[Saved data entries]

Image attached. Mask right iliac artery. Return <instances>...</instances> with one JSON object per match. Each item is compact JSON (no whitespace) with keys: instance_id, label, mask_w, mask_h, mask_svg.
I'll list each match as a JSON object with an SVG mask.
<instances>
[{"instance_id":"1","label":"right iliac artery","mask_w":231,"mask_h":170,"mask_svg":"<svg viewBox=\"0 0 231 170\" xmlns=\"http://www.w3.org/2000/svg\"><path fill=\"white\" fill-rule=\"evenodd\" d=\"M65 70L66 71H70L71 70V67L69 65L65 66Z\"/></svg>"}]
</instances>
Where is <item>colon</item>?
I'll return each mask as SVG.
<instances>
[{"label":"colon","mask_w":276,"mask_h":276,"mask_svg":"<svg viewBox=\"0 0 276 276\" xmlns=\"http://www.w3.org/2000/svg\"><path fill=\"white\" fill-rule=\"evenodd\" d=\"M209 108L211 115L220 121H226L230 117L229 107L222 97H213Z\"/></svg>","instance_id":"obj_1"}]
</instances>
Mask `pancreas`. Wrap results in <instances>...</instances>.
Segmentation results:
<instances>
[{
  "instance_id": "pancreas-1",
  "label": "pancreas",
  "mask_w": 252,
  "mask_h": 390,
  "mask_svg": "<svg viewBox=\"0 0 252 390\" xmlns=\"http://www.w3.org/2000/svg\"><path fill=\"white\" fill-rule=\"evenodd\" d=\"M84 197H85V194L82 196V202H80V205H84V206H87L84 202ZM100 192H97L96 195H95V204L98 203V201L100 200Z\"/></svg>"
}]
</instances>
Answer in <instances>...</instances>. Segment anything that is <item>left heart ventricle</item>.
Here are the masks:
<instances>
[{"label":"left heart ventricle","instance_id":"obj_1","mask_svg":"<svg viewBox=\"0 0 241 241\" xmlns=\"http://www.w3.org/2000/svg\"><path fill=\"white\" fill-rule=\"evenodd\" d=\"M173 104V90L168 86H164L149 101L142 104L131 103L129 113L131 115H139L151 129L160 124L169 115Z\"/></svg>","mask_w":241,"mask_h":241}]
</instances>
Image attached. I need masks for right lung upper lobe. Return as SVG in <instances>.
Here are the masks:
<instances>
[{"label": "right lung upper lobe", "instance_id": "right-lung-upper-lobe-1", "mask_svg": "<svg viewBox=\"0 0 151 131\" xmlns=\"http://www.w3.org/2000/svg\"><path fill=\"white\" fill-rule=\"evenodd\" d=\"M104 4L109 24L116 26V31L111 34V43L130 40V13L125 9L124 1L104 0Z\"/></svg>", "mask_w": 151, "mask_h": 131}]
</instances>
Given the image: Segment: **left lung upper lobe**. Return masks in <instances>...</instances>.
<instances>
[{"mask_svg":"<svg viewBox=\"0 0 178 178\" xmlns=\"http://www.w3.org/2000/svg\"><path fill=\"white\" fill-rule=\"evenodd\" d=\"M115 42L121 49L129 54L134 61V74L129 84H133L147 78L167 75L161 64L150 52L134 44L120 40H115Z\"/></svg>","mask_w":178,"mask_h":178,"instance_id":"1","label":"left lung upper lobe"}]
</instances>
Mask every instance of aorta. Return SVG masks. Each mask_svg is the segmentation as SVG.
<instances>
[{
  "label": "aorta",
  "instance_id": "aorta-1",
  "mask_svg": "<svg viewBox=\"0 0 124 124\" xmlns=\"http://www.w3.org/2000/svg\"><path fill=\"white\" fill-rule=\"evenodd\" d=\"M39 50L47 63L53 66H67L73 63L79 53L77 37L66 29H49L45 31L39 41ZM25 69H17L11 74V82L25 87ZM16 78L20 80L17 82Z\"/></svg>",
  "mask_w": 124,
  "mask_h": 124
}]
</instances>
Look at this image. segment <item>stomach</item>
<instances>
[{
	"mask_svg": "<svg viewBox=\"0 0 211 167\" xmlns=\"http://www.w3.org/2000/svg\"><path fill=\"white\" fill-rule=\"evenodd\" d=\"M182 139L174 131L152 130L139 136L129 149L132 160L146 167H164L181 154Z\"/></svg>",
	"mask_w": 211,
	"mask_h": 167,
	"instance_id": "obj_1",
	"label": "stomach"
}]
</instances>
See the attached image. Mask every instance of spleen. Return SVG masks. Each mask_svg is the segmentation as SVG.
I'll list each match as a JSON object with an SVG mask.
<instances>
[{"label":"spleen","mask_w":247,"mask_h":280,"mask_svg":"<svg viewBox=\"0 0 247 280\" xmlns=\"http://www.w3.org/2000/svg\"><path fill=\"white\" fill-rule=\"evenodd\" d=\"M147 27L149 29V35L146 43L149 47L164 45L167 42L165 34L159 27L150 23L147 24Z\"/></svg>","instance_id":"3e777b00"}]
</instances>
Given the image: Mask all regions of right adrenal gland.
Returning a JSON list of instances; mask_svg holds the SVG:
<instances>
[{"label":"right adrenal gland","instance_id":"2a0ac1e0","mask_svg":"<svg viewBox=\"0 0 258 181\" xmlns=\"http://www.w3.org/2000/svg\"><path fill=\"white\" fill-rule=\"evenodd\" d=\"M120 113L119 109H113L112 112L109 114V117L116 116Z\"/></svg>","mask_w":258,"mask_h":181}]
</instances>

> **WHAT IS NEEDED**
Start at the line with "Given the image: Segment: **left" and stop at the end of the records. Write those lines out exactly and add nothing.

> **RESULT FOR THIS TASK**
Given the image: Segment: **left lung upper lobe**. Return masks in <instances>...</instances>.
<instances>
[{"mask_svg":"<svg viewBox=\"0 0 178 178\" xmlns=\"http://www.w3.org/2000/svg\"><path fill=\"white\" fill-rule=\"evenodd\" d=\"M115 42L121 49L129 54L134 61V74L129 84H133L147 78L167 75L161 64L150 52L134 44L120 40H115Z\"/></svg>","mask_w":178,"mask_h":178,"instance_id":"1","label":"left lung upper lobe"}]
</instances>
Mask every instance of aorta. Return SVG masks. Each mask_svg is the segmentation as SVG.
<instances>
[{
  "label": "aorta",
  "instance_id": "aorta-1",
  "mask_svg": "<svg viewBox=\"0 0 124 124\" xmlns=\"http://www.w3.org/2000/svg\"><path fill=\"white\" fill-rule=\"evenodd\" d=\"M39 50L47 63L53 66H67L73 63L79 53L77 37L66 29H49L45 31L39 41ZM25 69H17L11 74V82L25 87ZM16 78L20 80L17 82Z\"/></svg>",
  "mask_w": 124,
  "mask_h": 124
}]
</instances>
Look at this image. segment <item>stomach</item>
<instances>
[{
	"mask_svg": "<svg viewBox=\"0 0 211 167\" xmlns=\"http://www.w3.org/2000/svg\"><path fill=\"white\" fill-rule=\"evenodd\" d=\"M182 139L174 131L152 130L139 136L129 149L132 160L146 167H164L181 154Z\"/></svg>",
	"mask_w": 211,
	"mask_h": 167,
	"instance_id": "obj_1",
	"label": "stomach"
}]
</instances>
See the attached image. Mask every instance of spleen. Return SVG masks. Each mask_svg is the segmentation as SVG.
I'll list each match as a JSON object with an SVG mask.
<instances>
[{"label":"spleen","mask_w":247,"mask_h":280,"mask_svg":"<svg viewBox=\"0 0 247 280\" xmlns=\"http://www.w3.org/2000/svg\"><path fill=\"white\" fill-rule=\"evenodd\" d=\"M147 27L149 29V35L146 43L149 47L164 45L167 42L165 34L159 27L150 23L147 24Z\"/></svg>","instance_id":"3e777b00"}]
</instances>
Given the image: Mask all regions of right adrenal gland.
Returning a JSON list of instances; mask_svg holds the SVG:
<instances>
[{"label":"right adrenal gland","instance_id":"2a0ac1e0","mask_svg":"<svg viewBox=\"0 0 258 181\" xmlns=\"http://www.w3.org/2000/svg\"><path fill=\"white\" fill-rule=\"evenodd\" d=\"M120 113L119 109H113L112 112L109 114V117L116 116Z\"/></svg>","mask_w":258,"mask_h":181}]
</instances>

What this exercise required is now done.